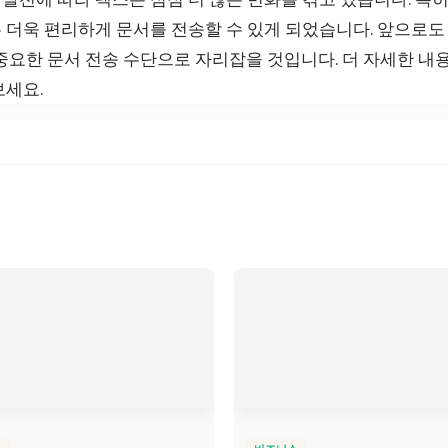
 더욱 편리하게 문서를 전송할 수 있게 되었습니다. 앞으로도
중요한 문서 전송 수단으로 자리잡을 것입니다. 더 자세한 내
보세요.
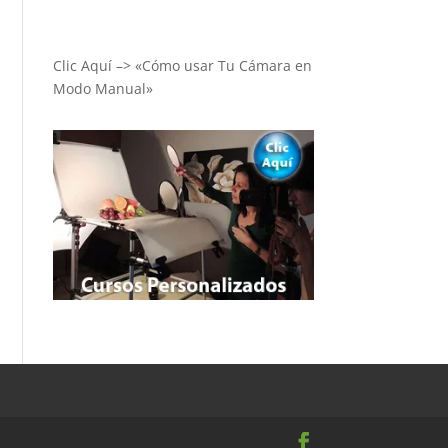
Clic Aquí –> «Cómo usar Tu Cámara en
Modo Manual»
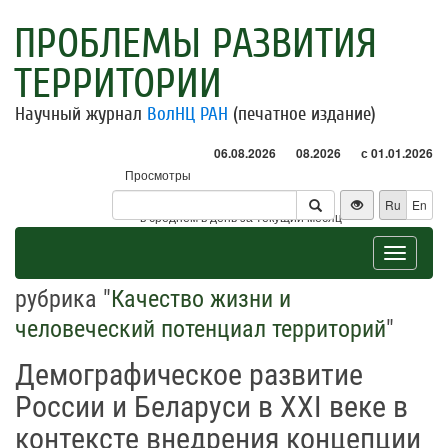
ПРОБЛЕМЫ РАЗВИТИЯ
ТЕРРИТОРИИ
Научный журнал
ВолНЦ РАН
(печатное издание)
06.08.2026
08.2026
с 01.01.2026
Просмотры
Посетители
Ru
En
* - в среднем в день за текущий месяц
Toggle
navigat
рубрика "
Качество жизни и
человеческий потенциал территорий
"
Демографическое развитие
России и Беларуси в XXI веке в
контексте внедрения концепции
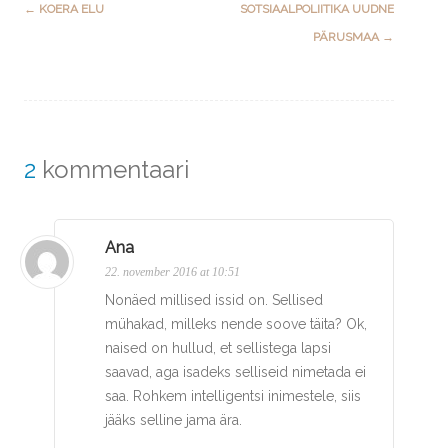
Post
←
KOERA ELU
SOTSIAALPOLIITIKA UUDNE
navigation
PÄRUSMAA
→
2
kommentaari
Ana
22. november 2016 at 10:51
Nonäed millised issid on. Sellised
mühakad, milleks nende soove täita? Ok,
naised on hullud, et sellistega lapsi
saavad, aga isadeks selliseid nimetada ei
saa. Rohkem intelligentsi inimestele, siis
jääks selline jama ära.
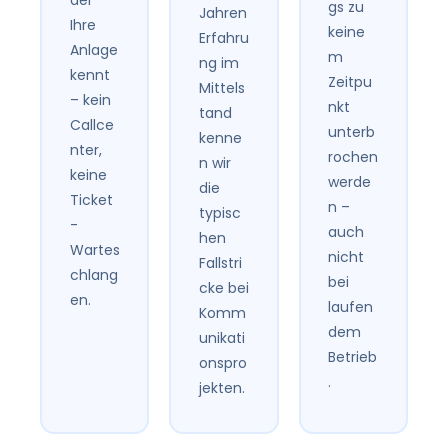
gs zu
Jahren
Ihre
keine
Erfahru
Anlage
m
ng im
kennt
Zeitpu
Mittels
– kein
nkt
tand
Callce
unterb
kenne
nter,
rochen
n wir
keine
werde
die
Ticket
n –
typisc
-
auch
hen
Wartes
nicht
Fallstri
chlang
bei
cke bei
en.
laufen
Komm
dem
unikati
Betrieb
onspro
.
jekten.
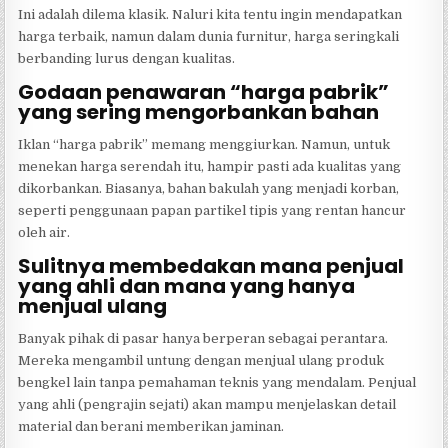
Ini adalah dilema klasik. Naluri kita tentu ingin mendapatkan
harga terbaik, namun dalam dunia furnitur, harga seringkali
berbanding lurus dengan kualitas.
Godaan penawaran “harga pabrik”
yang sering mengorbankan bahan
Iklan “harga pabrik” memang menggiurkan. Namun, untuk
menekan harga serendah itu, hampir pasti ada kualitas yang
dikorbankan. Biasanya, bahan bakulah yang menjadi korban,
seperti penggunaan papan partikel tipis yang rentan hancur
oleh air.
Sulitnya membedakan mana penjual
yang ahli dan mana yang hanya
menjual ulang
Banyak pihak di pasar hanya berperan sebagai perantara.
Mereka mengambil untung dengan menjual ulang produk
bengkel lain tanpa pemahaman teknis yang mendalam. Penjual
yang ahli (pengrajin sejati) akan mampu menjelaskan detail
material dan berani memberikan jaminan.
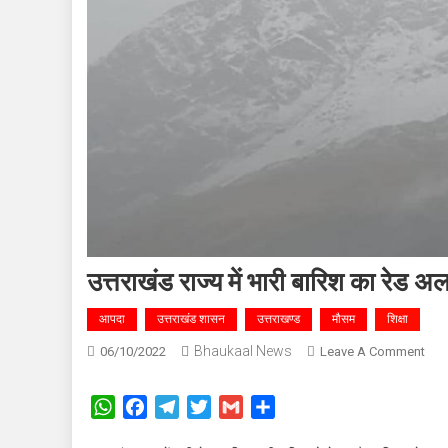
उत्तराखंड राज्य में भारी बारिश का रेड अलर
आपदा
उत्तराखंड शासन
उत्तराखण्ड
मौसम
शिक्षा
Bhaukaal News
On
06/10/2022
Leave A Comment
उत्त
राज्य
WhatsApp
Facebook
Telegram
Twitter
Gmail
Share
में
भारी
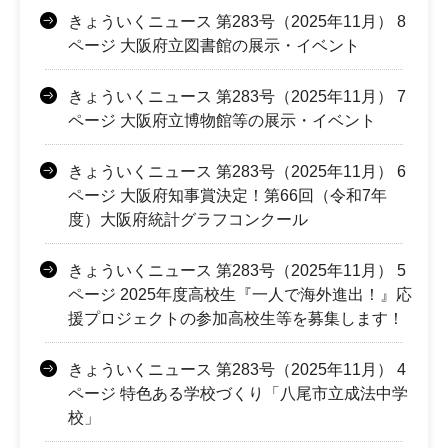
きょういくニュース 第283号（2025年11月） 8
ページ 大阪府立図書館の展示・イベント
きょういくニュース 第283号（2025年11月） 7
ページ 大阪府立博物館等の展示・イベント
きょういくニュース 第283号（2025年11月） 6
ページ 大阪府知事賞決定！第66回（令和7年
度）大阪府統計グラフコンクール
きょういくニュース 第283号（2025年11月） 5
ページ 2025年度高校生『一人で海外進出！』応
援プロジェクトの参加高校生等を募集します！
きょういくニュース 第283号（2025年11月） 4
ページ 特色ある学校づくり「八尾市立成法中学
校」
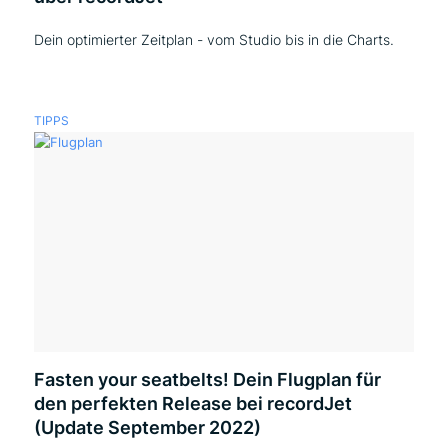
Dein optimierter Zeitplan - vom Studio bis in die Charts.
TIPPS
Fasten your seatbelts! Dein Flugplan für
den perfekten Release bei recordJet
(Update September 2022)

━━━━━━━━━━

From the opening line of the entries above to the line containing "yang ahli (pengrajin", please transcribe each line exactly, skipping every picture.

## ANSWER BELOW
 더욱 편리하게 문서를 전송할 수 있게 되었습니다. 앞으로도
중요한 문서 전송 수단으로 자리잡을 것입니다. 더 자세한 내
보세요.
Clic Aquí –> «Cómo usar Tu Cámara en
Modo Manual»
ПРОБЛЕМЫ РАЗВИТИЯ
ТЕРРИТОРИИ
Научный журнал
ВолНЦ РАН
(печатное издание)
06.08.2026
08.2026
с 01.01.2026
Просмотры
Посетители
Ru
En
* - в среднем в день за текущий месяц
Toggle
navigat
рубрика "
Качество жизни и
человеческий потенциал территорий
"
Демографическое развитие
России и Беларуси в XXI веке в
контексте внедрения концепции
Post
←
KOERA ELU
SOTSIAALPOLIITIKA UUDNE
navigation
PÄRUSMAA
→
2
kommentaari
Ana
22. november 2016 at 10:51
Nonäed millised issid on. Sellised
mühakad, milleks nende soove täita? Ok,
naised on hullud, et sellistega lapsi
saavad, aga isadeks selliseid nimetada ei
saa. Rohkem intelligentsi inimestele, siis
jääks selline jama ära.
gs zu
Jahren
Ihre
keine
Erfahru
Anlage
m
ng im
kennt
Zeitpu
Mittels
– kein
nkt
tand
Callce
unterb
kenne
nter,
rochen
n wir
keine
werde
die
Ticket
n –
typisc
-
auch
hen
Wartes
nicht
Fallstri
chlang
bei
cke bei
en.
laufen
Komm
dem
unikati
Betrieb
onspro
.
jekten.
Ini adalah dilema klasik. Naluri kita tentu ingin mendapatkan
harga terbaik, namun dalam dunia furnitur, harga seringkali
berbanding lurus dengan kualitas.
Godaan penawaran “harga pabrik”
yang sering mengorbankan bahan
Iklan “harga pabrik” memang menggiurkan. Namun, untuk
menekan harga serendah itu, hampir pasti ada kualitas yang
dikorbankan. Biasanya, bahan bakulah yang menjadi korban,
seperti penggunaan papan partikel tipis yang rentan hancur
oleh air.
Sulitnya membedakan mana penjual
yang ahli dan mana yang hanya
menjual ulang
Banyak pihak di pasar hanya berperan sebagai perantara.
Mereka mengambil untung dengan menjual ulang produk
bengkel lain tanpa pemahaman teknis yang mendalam. Penjual
yang ahli (pengrajin sejati) akan mampu menjelaskan detail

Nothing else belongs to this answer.